教育的(仮)結婚~残念御曹司(?)のスパダリ育成プロジェクト~
 まるで嵐の波間を漂っているようだった。

 器用に動く指や、丹念に肌を這う唇に翻弄されて、もう何も考えられない。強過ぎる快感に怯えながら、私は同時にそれに酔いしれてもいた。

「亜美……好きだ、亜美」

 強引に追い上げるのではなく、どこまでも優しく、それでいて容赦ない愛撫が続く。

 たぶん慣れていないし、気も急いているはずなのに、林太郎さんは決して急がず、私を気遣いながら追い上げてくれた。

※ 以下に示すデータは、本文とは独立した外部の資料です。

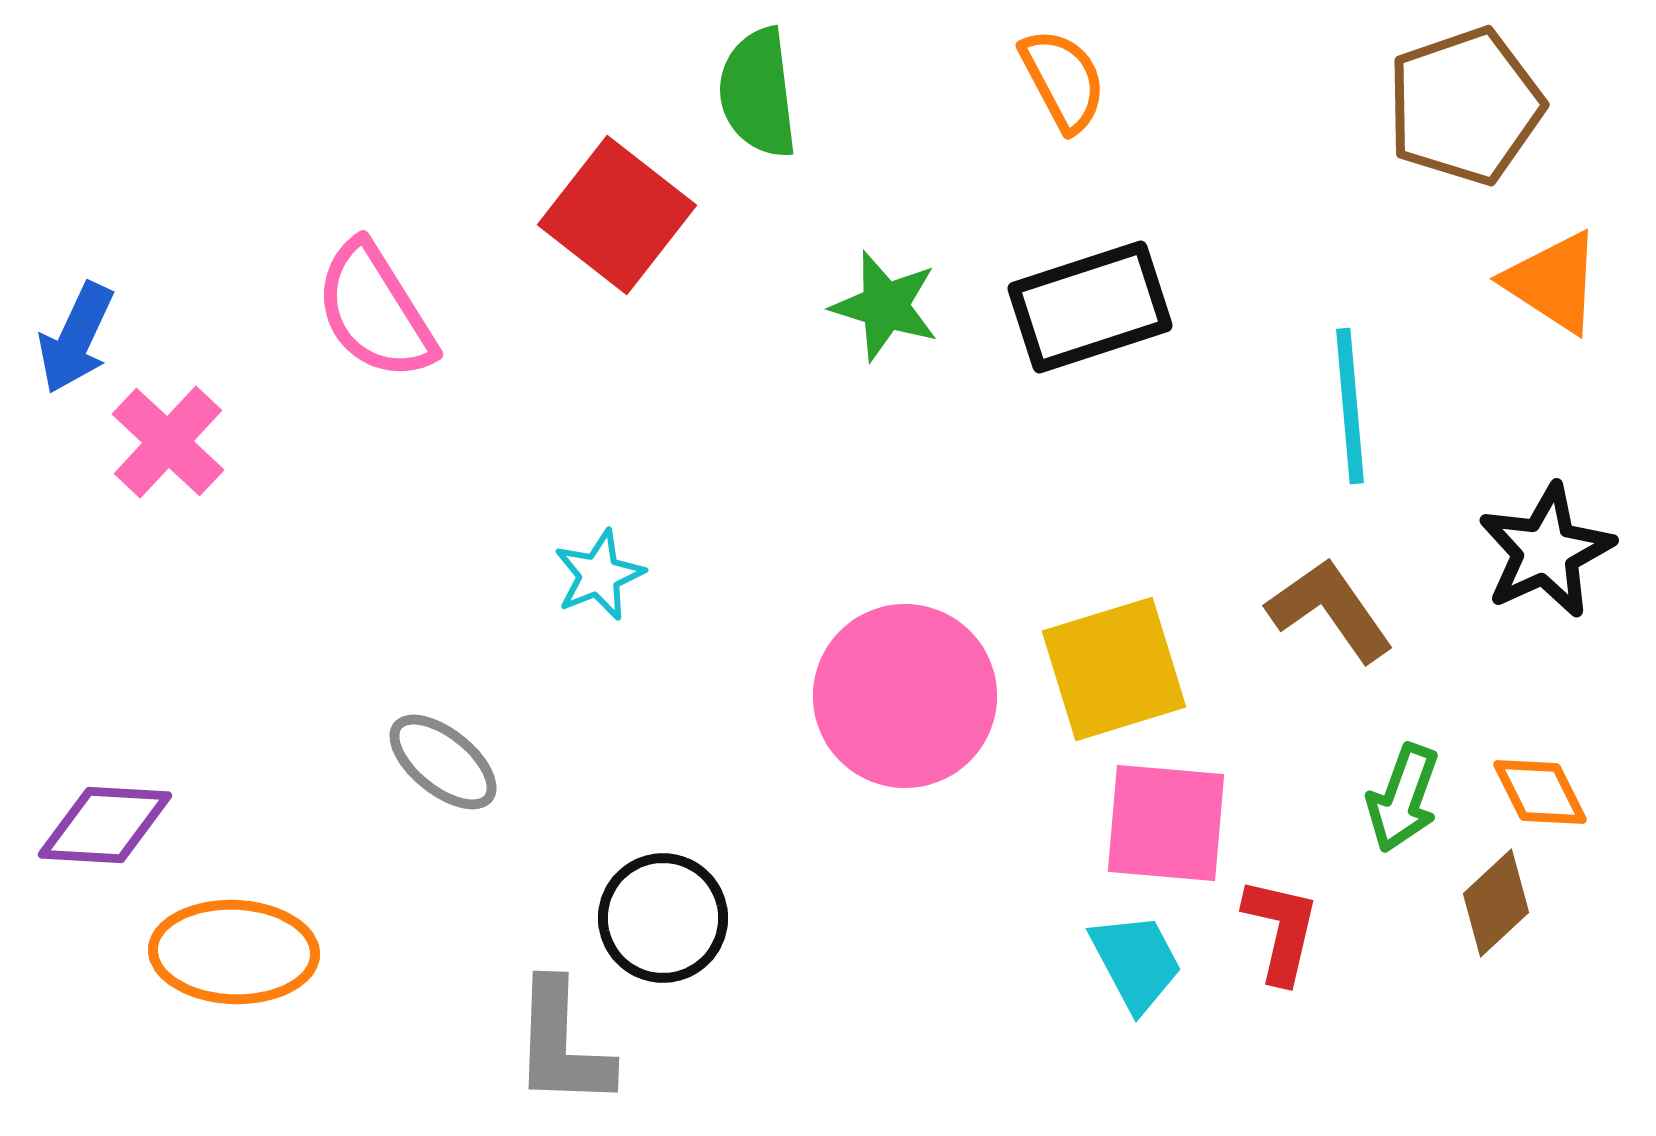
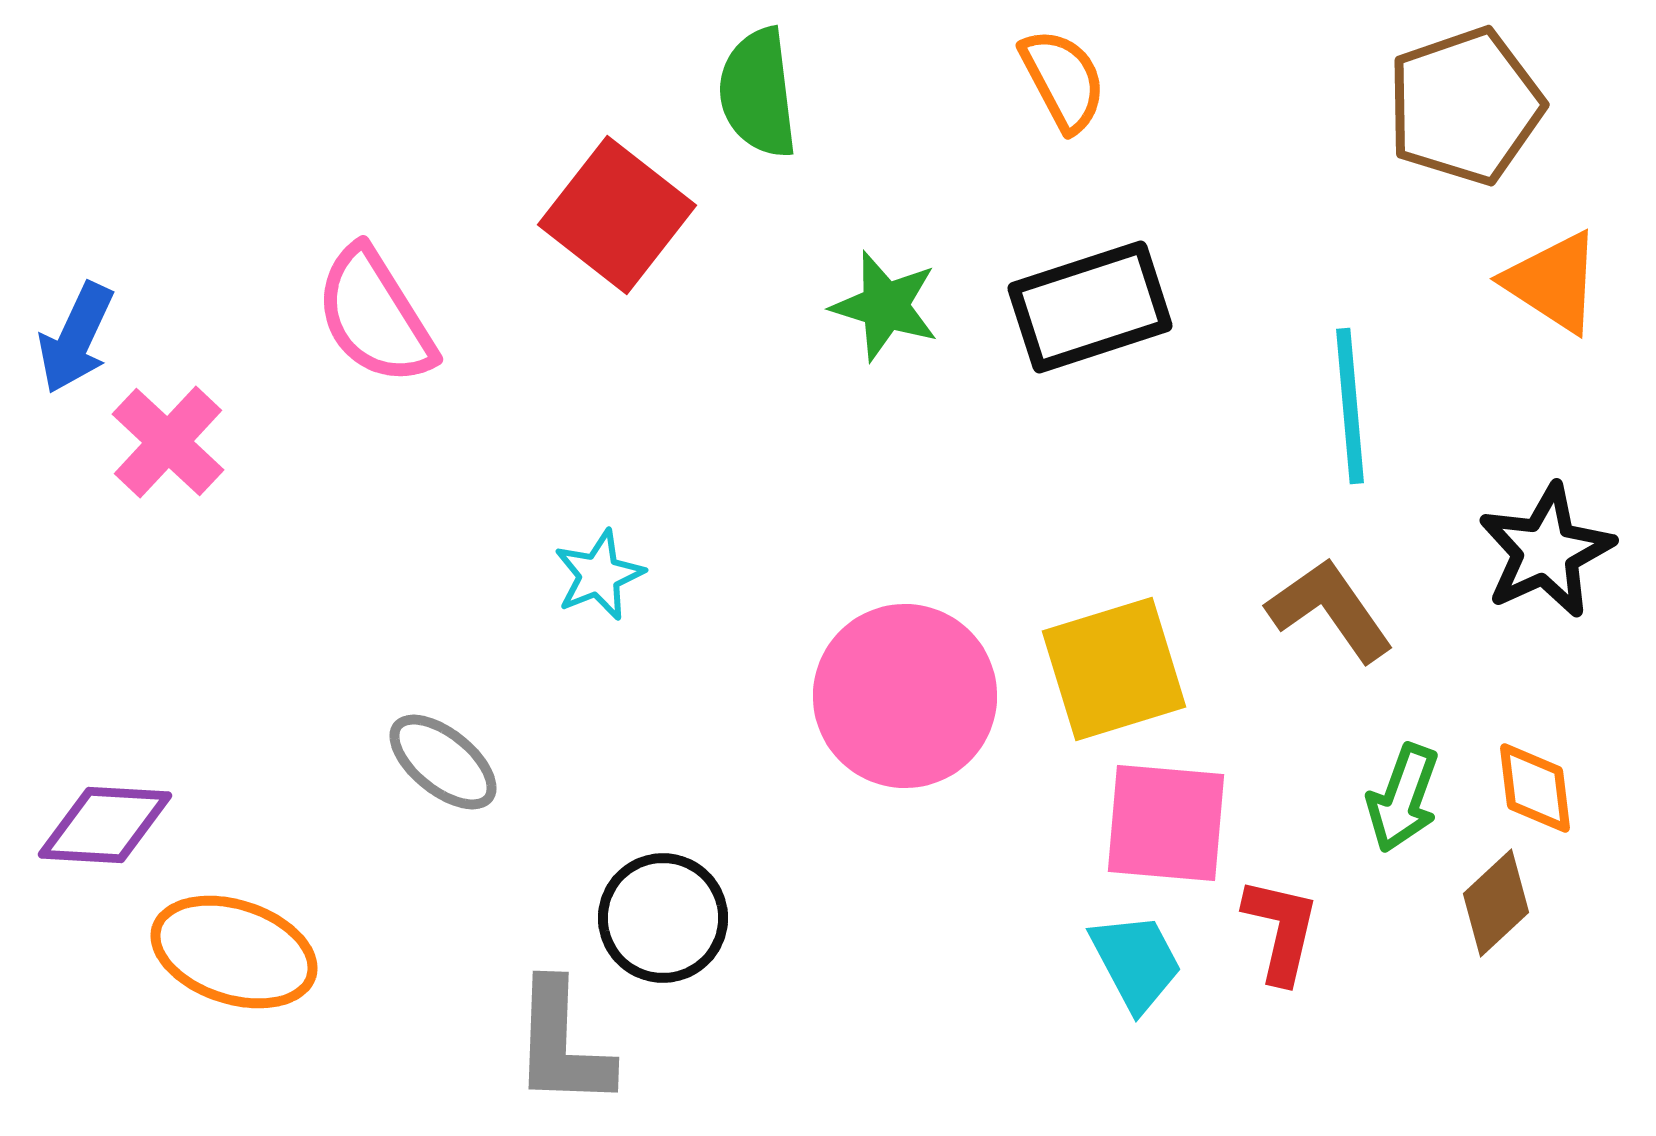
pink semicircle: moved 5 px down
orange diamond: moved 5 px left, 4 px up; rotated 20 degrees clockwise
orange ellipse: rotated 16 degrees clockwise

 そして長い時間をかけ、私たちはようやくひとつになった。

「あ、やあっ! ああ、あっ!」

 二人分の荒い呼吸に、時おり混じる甘く濡れた喘ぎ。
 とても自分のものとは思えないが、それは間違いなく私の声だった。

「声、聞かせて……もっと」
「や、だって……恥ずか、し」
「でも、かわいい」

 低く囁かれ、いっそう深く穿たれて、私は大きくのけぞる。

 瞬間、中で林太郎さんの質量がいっそう増した気がした。

「亜美、俺の亜美」

 その夜、私は林太郎さんに導かれるまま、彼の部屋で体を重ねた。

 大学時代の悪夢を引きずる私には、ずっと無理だと思っていた行為。
 それなのに魔法にかけられたみたいに抗うことができずに、いや、私自身もそうしたいと望んで、彼に身を委ねたのだ。

「だめ、あ、あ……」

 今までこんな自分は知らなかった。こんな時間も考えられなかった。

 すべてを暴かれ、優しく揺さぶられながら、私は夢の中へいざなわれていった。